Schwäbische Zeitung (Leutkirch / Isny / Bad Wurzach)
Junge Frau hat „Backpfeifen und Schellen“verteilt
Leutkircher Amtsgericht verurteilt sie zu Geldstrafe von 60 Tagessätzen – Erinnerungslücken mindern Urteil
LEUTKIRCH/AICHSTETTEN - Wegen vorsätzlicher Körperverletzung in vier Fällen ist am Dienstag in öffentlicher Hauptverhandlung eine junge Frau vor dem Leutkircher Amtsgericht angeklagt worden. Der Staatsanwalt schöpfte seine Ausführungen aus den Protokollen der Polizei, die im Dezember 2020 die Anzeigen der Geschädigten – drei Geschwister und ein Freund – aufgenommen hatte.
Ort der Auseinandersetzung war Ende November der Aichstettener Bahnhof, an dem die Beklagte die vier Personen mit Faustschlägen und Ohrfeigen körperlich misshandelt, gesundheitlich geschädigt und den Freund einer Schwester sogar auf das Bahngleis gestoßen haben soll. Letzterer sei kurzzeitig bewusstlos gewesen und musste mit Kopfschmerzen im Krankenhaus untersucht werden.

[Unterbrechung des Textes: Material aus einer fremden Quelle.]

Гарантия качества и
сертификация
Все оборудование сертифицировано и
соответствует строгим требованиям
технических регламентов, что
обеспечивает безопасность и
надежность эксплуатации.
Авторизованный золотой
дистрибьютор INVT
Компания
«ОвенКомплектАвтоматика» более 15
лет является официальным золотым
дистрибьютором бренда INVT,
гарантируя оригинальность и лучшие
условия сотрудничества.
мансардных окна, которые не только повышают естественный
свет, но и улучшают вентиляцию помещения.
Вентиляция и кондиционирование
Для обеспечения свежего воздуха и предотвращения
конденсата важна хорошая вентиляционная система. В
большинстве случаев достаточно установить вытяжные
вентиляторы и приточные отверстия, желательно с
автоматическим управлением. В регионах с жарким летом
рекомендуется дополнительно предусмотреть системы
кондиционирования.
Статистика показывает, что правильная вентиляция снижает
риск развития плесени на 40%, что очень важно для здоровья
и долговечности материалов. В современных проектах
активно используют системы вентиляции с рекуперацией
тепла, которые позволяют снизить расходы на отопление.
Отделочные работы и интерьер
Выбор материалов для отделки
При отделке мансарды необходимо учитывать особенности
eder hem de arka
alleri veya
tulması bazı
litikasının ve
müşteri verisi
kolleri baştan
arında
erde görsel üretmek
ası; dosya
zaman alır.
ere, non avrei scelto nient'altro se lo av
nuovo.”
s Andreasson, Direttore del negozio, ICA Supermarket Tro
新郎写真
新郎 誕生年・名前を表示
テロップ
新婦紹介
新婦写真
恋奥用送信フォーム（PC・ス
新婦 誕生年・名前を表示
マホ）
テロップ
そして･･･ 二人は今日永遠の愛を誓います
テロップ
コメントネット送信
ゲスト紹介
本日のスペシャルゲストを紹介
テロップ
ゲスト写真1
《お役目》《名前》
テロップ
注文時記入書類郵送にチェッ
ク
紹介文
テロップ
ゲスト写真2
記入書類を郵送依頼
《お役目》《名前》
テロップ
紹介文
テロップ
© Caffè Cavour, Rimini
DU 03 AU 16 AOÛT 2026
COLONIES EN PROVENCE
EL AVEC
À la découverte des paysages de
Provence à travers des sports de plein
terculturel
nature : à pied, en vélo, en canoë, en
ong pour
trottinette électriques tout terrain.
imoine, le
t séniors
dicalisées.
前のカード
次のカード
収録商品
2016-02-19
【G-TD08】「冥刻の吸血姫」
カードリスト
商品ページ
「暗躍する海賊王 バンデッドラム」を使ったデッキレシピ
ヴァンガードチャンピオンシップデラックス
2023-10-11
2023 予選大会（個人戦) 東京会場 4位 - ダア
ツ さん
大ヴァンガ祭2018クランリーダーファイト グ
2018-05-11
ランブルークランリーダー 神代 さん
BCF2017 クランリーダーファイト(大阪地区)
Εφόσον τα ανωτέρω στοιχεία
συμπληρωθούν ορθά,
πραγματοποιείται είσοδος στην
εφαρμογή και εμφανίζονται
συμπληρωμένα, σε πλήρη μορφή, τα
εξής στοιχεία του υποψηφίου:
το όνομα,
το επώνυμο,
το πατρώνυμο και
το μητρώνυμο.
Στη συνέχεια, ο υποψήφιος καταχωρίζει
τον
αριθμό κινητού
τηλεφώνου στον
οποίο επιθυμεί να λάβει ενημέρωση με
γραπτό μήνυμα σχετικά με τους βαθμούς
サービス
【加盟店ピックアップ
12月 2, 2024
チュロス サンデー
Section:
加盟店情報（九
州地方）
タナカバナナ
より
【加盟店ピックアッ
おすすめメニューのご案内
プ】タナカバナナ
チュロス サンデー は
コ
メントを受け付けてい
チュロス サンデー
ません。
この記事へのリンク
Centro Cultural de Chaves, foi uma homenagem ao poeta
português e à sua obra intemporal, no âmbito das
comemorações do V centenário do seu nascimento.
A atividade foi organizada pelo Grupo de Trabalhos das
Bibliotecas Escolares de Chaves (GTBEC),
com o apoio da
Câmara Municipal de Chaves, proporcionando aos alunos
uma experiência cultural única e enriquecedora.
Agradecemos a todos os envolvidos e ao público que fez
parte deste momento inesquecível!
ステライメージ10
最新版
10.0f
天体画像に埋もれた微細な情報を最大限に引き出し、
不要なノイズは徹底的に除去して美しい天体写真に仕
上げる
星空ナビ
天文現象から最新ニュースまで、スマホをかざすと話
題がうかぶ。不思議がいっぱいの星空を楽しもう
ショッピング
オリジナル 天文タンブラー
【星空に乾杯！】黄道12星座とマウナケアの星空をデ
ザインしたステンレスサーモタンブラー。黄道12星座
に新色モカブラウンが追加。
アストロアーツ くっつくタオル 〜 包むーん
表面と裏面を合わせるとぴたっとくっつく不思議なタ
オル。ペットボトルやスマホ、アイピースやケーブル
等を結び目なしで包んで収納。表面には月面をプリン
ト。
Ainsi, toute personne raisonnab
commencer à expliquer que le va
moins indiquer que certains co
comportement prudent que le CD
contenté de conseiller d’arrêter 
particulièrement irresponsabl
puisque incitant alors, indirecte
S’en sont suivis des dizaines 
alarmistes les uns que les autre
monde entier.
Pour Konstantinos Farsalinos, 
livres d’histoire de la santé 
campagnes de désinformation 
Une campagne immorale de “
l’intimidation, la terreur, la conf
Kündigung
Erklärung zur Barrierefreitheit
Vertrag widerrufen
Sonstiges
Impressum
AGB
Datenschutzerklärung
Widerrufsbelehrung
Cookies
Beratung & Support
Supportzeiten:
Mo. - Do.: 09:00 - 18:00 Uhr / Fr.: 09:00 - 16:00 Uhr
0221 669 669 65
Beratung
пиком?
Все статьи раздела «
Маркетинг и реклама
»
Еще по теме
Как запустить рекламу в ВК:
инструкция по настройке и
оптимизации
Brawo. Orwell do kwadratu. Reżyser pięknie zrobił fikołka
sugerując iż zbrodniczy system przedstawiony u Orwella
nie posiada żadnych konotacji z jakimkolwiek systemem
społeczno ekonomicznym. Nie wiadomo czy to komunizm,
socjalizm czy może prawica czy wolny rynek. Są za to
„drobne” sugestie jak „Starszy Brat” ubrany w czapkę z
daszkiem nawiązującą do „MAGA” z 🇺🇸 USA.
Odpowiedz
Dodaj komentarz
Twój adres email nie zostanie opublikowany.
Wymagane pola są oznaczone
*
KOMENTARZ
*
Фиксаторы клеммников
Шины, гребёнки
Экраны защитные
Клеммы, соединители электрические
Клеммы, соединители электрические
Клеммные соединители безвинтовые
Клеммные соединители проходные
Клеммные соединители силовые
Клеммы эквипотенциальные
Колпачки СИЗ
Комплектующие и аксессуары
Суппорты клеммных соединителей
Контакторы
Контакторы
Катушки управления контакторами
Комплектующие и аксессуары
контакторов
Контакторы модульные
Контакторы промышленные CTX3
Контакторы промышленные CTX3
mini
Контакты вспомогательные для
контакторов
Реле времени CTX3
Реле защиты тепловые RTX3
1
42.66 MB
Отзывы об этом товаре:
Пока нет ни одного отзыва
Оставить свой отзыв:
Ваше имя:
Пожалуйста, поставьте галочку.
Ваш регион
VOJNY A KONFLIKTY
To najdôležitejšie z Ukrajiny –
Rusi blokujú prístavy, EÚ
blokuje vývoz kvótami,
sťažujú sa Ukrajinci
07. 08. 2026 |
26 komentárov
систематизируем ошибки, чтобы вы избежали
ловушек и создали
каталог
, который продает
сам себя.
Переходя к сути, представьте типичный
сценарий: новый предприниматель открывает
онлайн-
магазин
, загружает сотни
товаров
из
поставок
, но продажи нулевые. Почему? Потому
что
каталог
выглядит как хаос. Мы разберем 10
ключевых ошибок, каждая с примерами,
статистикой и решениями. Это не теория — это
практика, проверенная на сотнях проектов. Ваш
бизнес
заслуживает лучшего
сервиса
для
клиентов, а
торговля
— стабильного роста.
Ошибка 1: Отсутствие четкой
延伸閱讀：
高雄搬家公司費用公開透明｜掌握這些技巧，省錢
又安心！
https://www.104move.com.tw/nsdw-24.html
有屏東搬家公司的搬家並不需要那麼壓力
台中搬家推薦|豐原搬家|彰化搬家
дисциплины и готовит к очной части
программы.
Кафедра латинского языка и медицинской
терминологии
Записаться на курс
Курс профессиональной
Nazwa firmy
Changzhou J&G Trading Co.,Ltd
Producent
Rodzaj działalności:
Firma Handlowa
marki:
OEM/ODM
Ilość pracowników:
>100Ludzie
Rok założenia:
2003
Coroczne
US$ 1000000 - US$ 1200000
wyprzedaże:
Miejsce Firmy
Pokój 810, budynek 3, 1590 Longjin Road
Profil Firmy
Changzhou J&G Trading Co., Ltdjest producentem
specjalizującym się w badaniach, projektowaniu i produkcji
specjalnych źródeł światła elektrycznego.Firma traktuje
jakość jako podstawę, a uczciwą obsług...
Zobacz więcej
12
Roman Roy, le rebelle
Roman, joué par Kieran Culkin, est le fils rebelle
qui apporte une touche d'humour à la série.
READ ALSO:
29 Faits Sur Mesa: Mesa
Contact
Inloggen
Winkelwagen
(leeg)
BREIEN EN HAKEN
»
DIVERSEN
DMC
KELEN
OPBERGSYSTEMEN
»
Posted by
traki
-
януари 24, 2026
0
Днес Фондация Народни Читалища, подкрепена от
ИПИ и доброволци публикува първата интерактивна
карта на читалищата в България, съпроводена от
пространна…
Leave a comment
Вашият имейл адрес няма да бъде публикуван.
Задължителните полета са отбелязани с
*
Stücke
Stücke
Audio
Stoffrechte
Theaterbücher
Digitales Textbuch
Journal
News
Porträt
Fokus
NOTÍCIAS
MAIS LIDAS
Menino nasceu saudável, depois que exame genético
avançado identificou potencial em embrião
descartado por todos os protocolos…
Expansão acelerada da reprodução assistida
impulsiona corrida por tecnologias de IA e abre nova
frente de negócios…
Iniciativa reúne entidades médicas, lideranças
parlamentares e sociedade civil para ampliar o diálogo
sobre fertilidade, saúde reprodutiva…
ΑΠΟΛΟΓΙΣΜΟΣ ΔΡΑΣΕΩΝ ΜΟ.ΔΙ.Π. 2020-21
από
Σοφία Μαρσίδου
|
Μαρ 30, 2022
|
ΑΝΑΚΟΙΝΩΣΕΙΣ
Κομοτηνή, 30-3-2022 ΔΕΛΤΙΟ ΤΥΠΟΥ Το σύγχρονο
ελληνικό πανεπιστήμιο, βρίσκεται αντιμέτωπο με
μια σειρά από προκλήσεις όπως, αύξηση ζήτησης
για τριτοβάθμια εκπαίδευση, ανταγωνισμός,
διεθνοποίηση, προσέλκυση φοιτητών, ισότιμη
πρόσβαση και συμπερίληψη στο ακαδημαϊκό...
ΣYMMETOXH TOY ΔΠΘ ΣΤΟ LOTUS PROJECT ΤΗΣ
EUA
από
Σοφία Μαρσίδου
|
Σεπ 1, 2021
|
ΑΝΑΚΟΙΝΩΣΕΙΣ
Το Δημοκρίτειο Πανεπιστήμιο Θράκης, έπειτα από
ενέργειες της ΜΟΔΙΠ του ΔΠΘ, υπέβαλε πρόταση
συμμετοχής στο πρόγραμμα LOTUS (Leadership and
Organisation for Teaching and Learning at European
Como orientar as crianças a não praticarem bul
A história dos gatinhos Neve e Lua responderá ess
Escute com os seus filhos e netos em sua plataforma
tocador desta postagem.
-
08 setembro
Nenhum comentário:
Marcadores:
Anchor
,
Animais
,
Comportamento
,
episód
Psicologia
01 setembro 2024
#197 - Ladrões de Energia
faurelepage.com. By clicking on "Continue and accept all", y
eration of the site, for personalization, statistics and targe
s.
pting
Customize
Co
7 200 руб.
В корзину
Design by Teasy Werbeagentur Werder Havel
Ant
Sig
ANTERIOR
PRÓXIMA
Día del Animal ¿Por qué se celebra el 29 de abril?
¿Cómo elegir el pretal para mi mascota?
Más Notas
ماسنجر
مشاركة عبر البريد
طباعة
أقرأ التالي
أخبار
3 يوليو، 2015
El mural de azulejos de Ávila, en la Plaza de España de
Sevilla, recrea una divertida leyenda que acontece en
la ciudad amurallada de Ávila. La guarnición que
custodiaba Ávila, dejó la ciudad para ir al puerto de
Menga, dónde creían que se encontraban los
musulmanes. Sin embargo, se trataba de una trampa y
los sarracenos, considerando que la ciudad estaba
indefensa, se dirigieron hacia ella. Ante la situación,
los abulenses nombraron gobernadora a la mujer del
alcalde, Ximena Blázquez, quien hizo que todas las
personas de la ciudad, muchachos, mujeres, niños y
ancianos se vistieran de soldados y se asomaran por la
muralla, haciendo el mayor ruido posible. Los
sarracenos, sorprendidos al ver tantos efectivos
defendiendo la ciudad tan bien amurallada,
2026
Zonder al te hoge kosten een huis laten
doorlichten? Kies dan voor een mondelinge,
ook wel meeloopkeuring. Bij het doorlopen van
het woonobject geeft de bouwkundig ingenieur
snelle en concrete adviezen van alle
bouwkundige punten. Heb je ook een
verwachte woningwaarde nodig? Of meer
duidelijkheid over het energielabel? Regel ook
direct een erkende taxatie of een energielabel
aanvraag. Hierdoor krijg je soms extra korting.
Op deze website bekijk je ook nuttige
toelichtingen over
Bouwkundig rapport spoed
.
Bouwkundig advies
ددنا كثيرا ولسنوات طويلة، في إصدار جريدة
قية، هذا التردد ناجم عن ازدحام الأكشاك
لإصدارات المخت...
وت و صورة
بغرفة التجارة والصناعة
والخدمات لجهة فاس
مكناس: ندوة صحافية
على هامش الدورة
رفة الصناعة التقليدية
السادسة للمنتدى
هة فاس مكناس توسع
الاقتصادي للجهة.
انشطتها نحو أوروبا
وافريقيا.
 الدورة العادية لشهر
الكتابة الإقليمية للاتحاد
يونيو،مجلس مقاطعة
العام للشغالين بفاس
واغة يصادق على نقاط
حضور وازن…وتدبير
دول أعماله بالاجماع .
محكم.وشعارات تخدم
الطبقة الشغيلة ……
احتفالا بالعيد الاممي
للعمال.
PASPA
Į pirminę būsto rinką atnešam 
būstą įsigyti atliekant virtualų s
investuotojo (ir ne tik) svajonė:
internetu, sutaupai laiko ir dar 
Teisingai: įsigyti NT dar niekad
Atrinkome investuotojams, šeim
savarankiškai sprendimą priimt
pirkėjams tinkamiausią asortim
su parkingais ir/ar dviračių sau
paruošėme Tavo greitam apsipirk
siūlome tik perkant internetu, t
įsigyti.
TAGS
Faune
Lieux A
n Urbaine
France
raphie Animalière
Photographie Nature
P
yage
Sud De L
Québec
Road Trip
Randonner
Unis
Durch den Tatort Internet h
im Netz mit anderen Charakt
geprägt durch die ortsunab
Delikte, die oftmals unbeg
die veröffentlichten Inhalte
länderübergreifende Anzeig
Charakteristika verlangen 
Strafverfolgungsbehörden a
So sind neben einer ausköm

Diesen massiven Vorwürfen hielt die Beklagte entgegen, sie habe lediglich den Streit schlichten und ihren Bruder verteidigen wollen. Dabei sei auch sie beleidigt und bedroht worden und habe sich nur mit „Backpfeifen und leichten Schellen“gewehrt. Sie habe zudem niemanden geschubst und sei dann, „die Faxen dicke“mit ihrem Bruder, gegangen, wobei die Anderen ihr noch Steine nachgeworfen hätten.
Entgegen der eindeutigen Aussagen in den Polizeiprotokollen brachte die anschließende Vernehmung von fünf Zeugen aber wenig Erhellendes zu Tage: So konnten sich die Geschädigten entweder an nichts („Keine Ahnung mehr.“; „Das ist schon lange her.“; „Da waren so viele Leute.“) oder nur bruchstückhaft erinnern. Ein Geschädigter bekannte zudem, dass er nur „benutzt“worden sei. Der Bruder der Angeklagten machte außerdem von seinem Zeugnisverweigerungsrecht Gebrauch.
Angesichts dieser erheblich veränderten Sachlage reduzierte der Staatsanwalt im Plädoyer die Anklage auf „wenige Faustschläge, ein gewisses Aggressionspotenzial und eine leichtfertige Haltung zur Gewalt“. Da die Beklagte bislang strafrechtlich noch nicht in Erscheinung getreten sei, forderte er eine Strafe von 100 Tagessätzen. Dem schloss sich der Leiter des Amtsgerichtes, Franz Hölzle, weitgehend an.
Er begründete das Mindern auf 60 Tagessätze unter anderem wie folgt: Die Angeklagte sei doch mit guten Absichten hingegangen, dort doch angestachelt und provoziert worden. Außerdem habe sie dabei auch notwehrähnlich gehandelt. Das Urteil ist bereits rechtskräftig, da beide Seiten weder Berufung noch Revision einlegen werden.